UCC's Southwest Conference, racial justice ministries decry Arizona's immigration bill

UCC's Southwest Conference, racial justice ministries decry Arizona's immigration bill

April 27, 2010
Written by Gregg Brekke

A broad, diverse range of faith and civil rights groups and leaders representing more than 40 organizations and communities convened April 27 in San Diego to demonstrate their opposition to Arizona's immigration reform bill SB 1070.

Signed into law by Arizona Gov. Jan Brewer on April 23, SB 1070 turns unlawful presence, a federal civil law offense, into a state crime. It also requires police to question and arrest people they suspect of being in the country illegally.

"This terrible, heart-breaking law goes against our values as a nation," said the Rev. Karen Georgia Thompson, UCC minister for racial justice. "In troubling economic and emotional times such as these, we should be striving to be our best selves, not our lowest selves.
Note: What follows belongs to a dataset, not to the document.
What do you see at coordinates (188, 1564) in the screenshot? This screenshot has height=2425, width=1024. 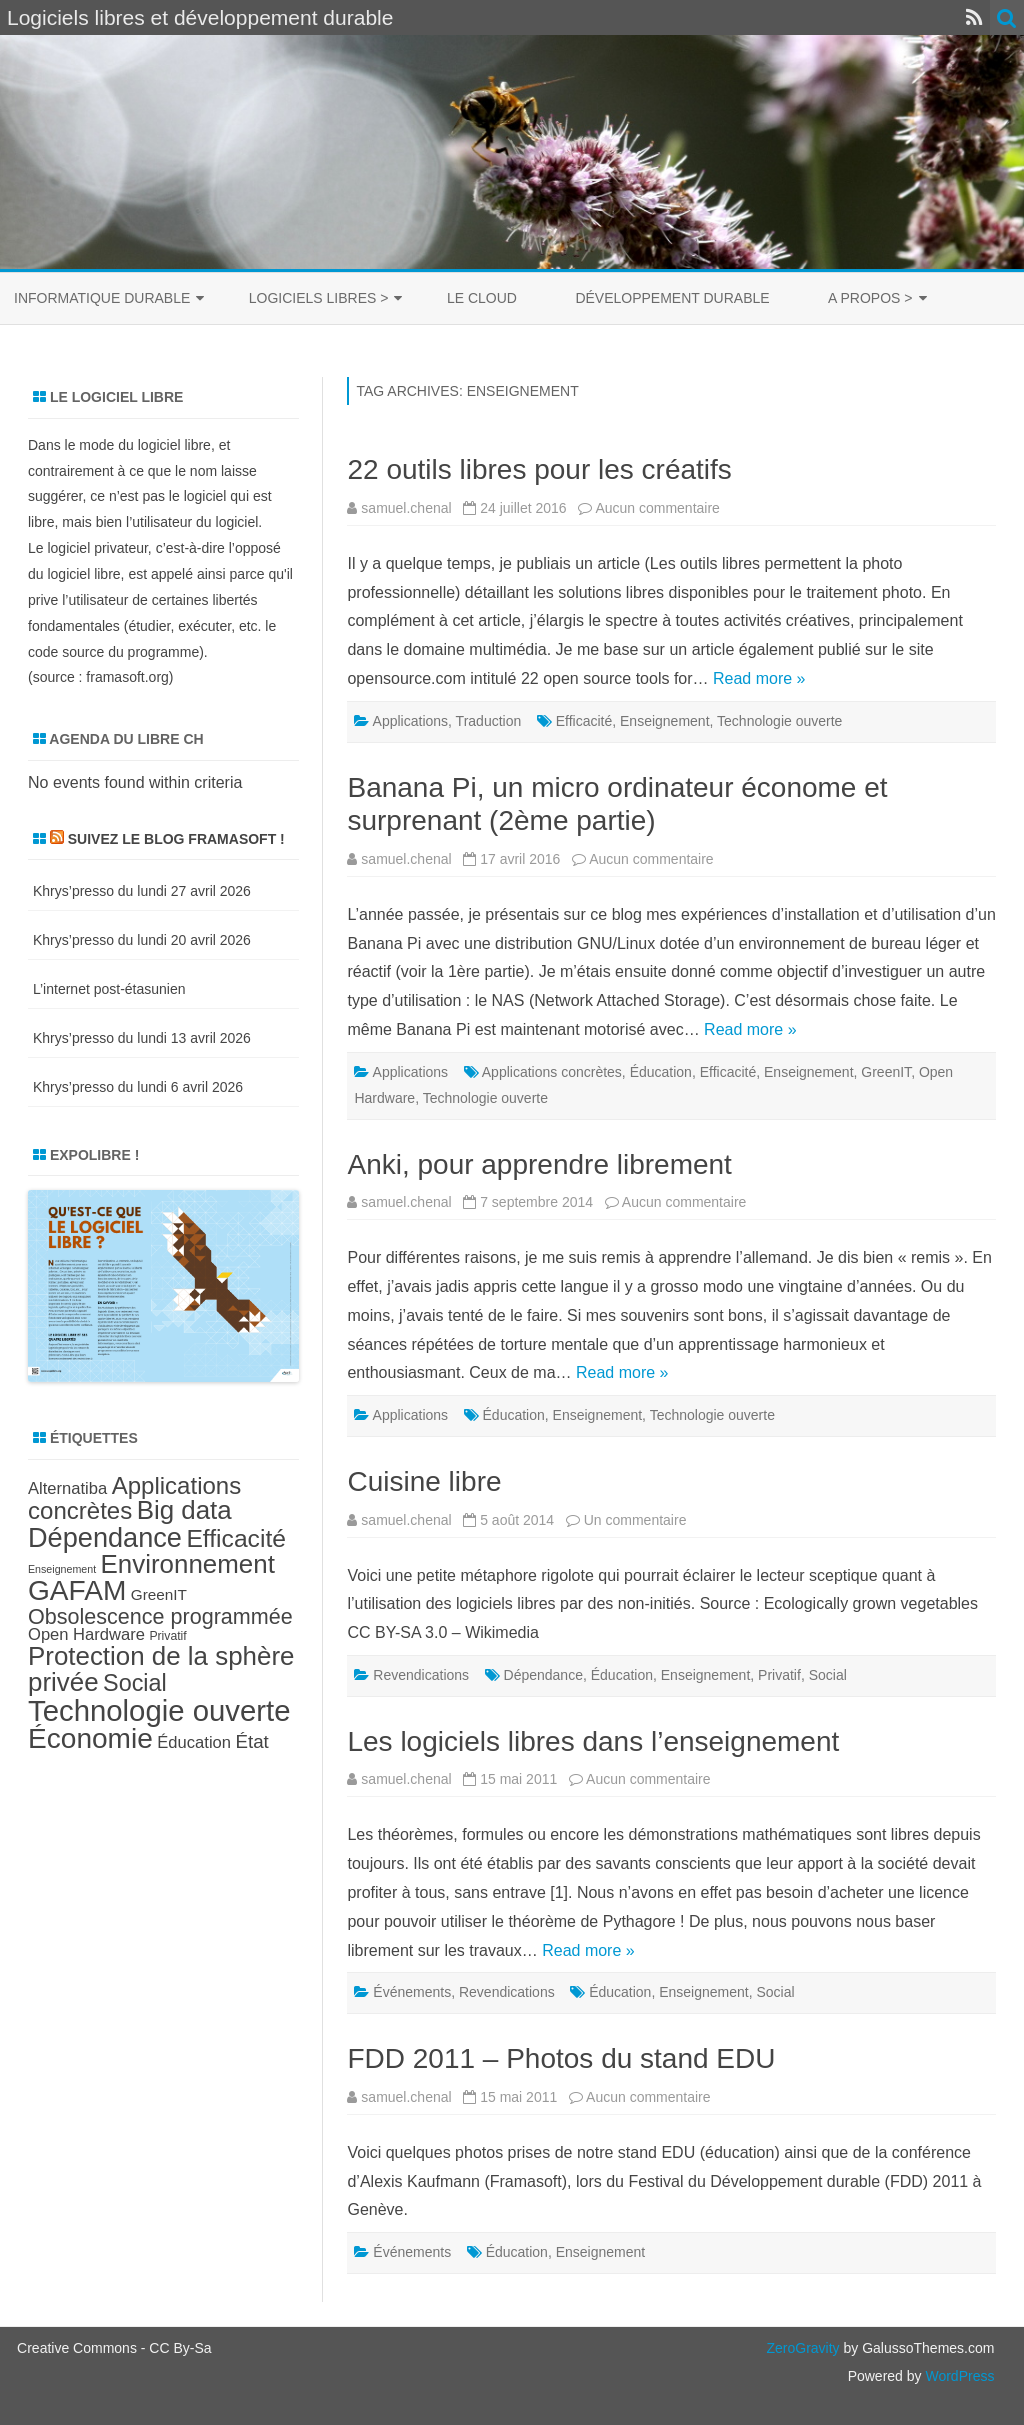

All people of conscience need to stand together and declare that we are a nation that upholds human rights, freedom, fairness and equality."
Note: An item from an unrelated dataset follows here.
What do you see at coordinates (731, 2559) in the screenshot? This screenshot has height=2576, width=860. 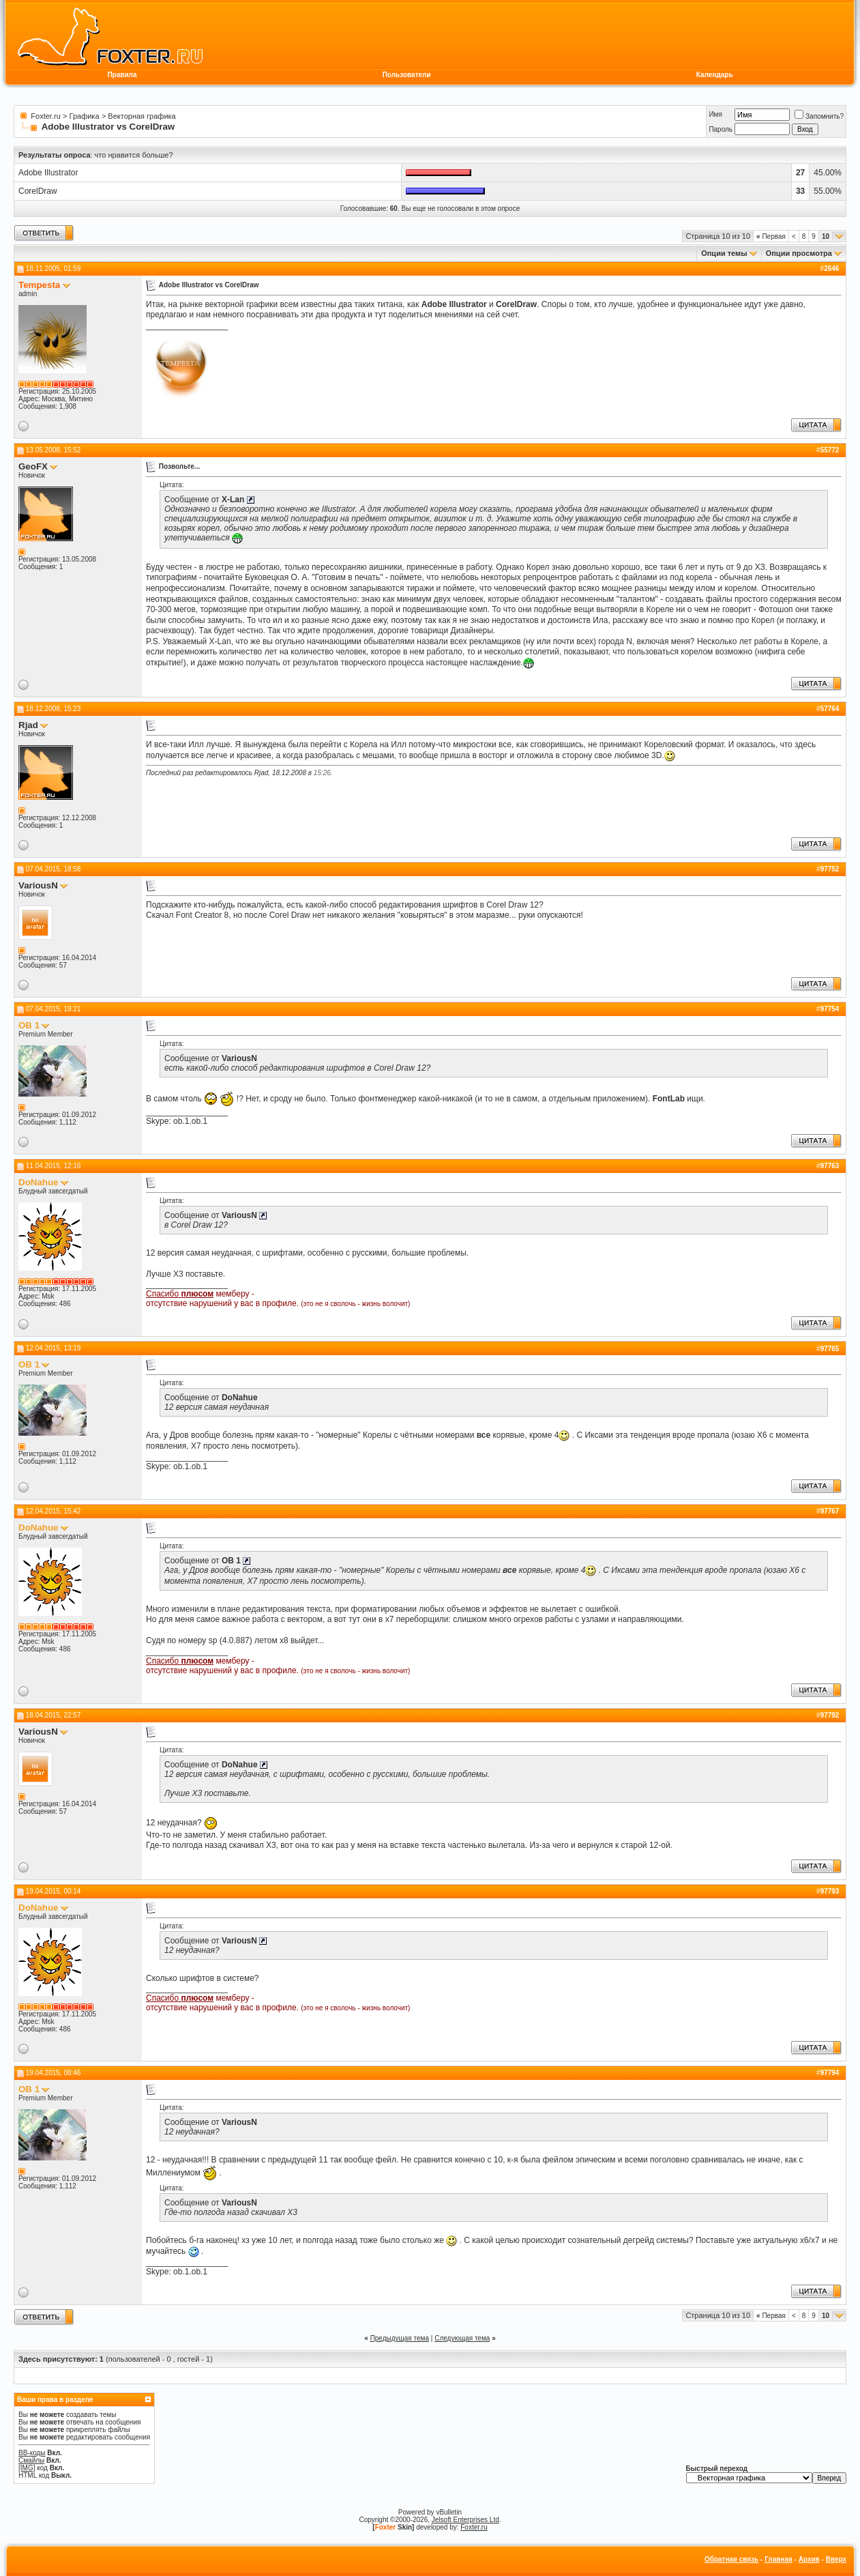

The law's proponents claim race and ethnicity alone cannot be cause for questioning immigration status. But public officials assert that illegal immigrants can be identified by what they wear and how they speak.

In San Diego, police have been reiterating at daily briefings long-standing local policies that bar officers from randomly asking whether someone is in the United States illegally.
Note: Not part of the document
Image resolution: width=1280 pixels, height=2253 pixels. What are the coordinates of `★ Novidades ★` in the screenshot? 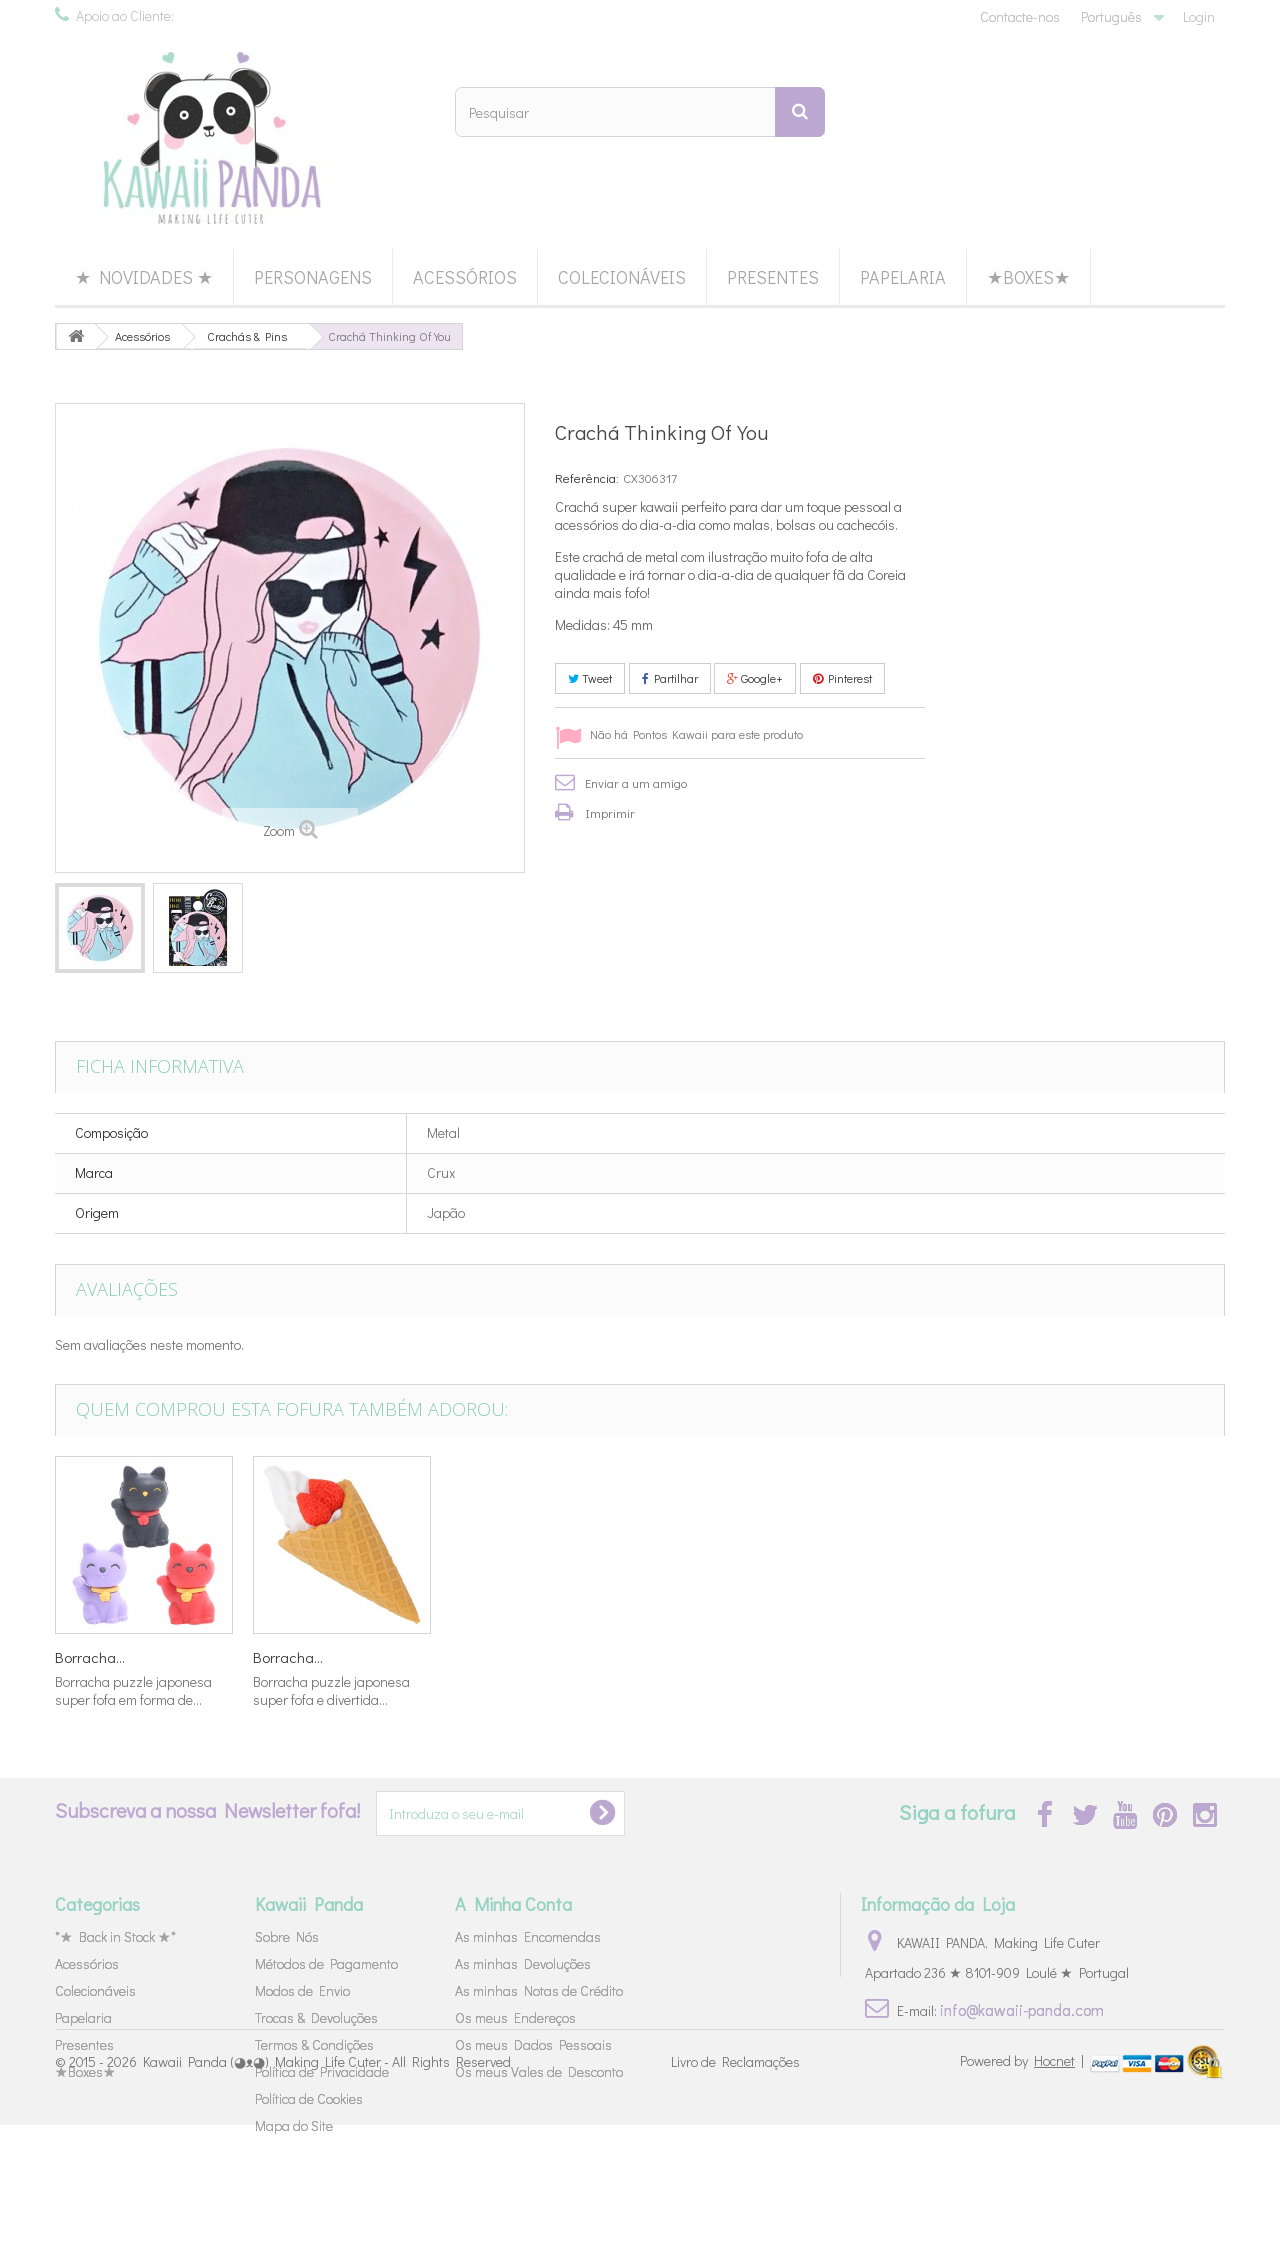 It's located at (144, 277).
"This egregiously irresponsible law sets Arizona back half a century," said Kevin Keenan, executive director of the ACLU of San Diego and Imperial Counties. "It is a modern-day Jim Crow law, creating a suspect class of residents, invoking the worst images of police/community relations." Among other organizations represented at the April 27 event were the San Diego Human Relations Committee; Catholic Charities of San Diego; and the Islamic Center of San Diego.

Gathered at their annual meeting in Sedona, Ariz., members of the UCC's Southwest Conference acted quickly this week after learning that Brewer had signed SB 1070. Conference members wrote an open letter to Brewer, President Obama, Attorney General Eric Holder and U.S. Secretary of Homeland Security Janet Napolitano.

The letter states, in part, "As people of faith we affirm and live by the biblical imperative, 'When an alien resides with you in your land, you shall not oppress the alien. The alien who resides with you shall be to you as the citizen among you; you shall love the alien as yourself, for you were aliens in the land of Egypt: I am the Lord your God.' (Leviticus 19:33-34)."

"We are profoundly disturbed by the passage of the harshest anti-immigrant legislation in the country by the Arizona Legislature," the letter continues. "It is legislation such as this that codifies racial profiling and creates an atmosphere of suspicion, hatred, and scapegoating of immigrants and U.S citizens."

Calling for comprehensive immigration reform providing legalization for those who contribute to society, the letter states, "We find it morally reprehensible that 5,500 men, women and children have lost their lives in the last 16 years trying to provide a life of dignity for their families."
Conference members lifted up six actions to demonstrate solidarity and commitment to immigrants:

• Encouraging members to pledge non- compliance with the unjust and racist law SB 1070
• Cancel plans to hold 2011 annual meeting in Arizona
• Relocate our next annual meeting to another southwestern state
• Encourage our business and professional members to influence board decisions
• Direct action of prayer, study, protests, and fasting
• Mobilize our congregations to advocate for the Dream Act, a just and fair Comprehensive Immigration Reform and the abolishment of SB 1070 and 287 (G)

Thompson says she supports the Conference's overall recommendations, but cautions against implications that could result from boycotting. "From the national setting, I think that when you are talking about a boycott, yes, it does push the economic sector – but it also hurts people and can cost jobs. This is not necessarily where I would see our focus.

"We need to be educating people," says Thompson, "advocating for just immigration reform and mobilizing local congregations to get involved."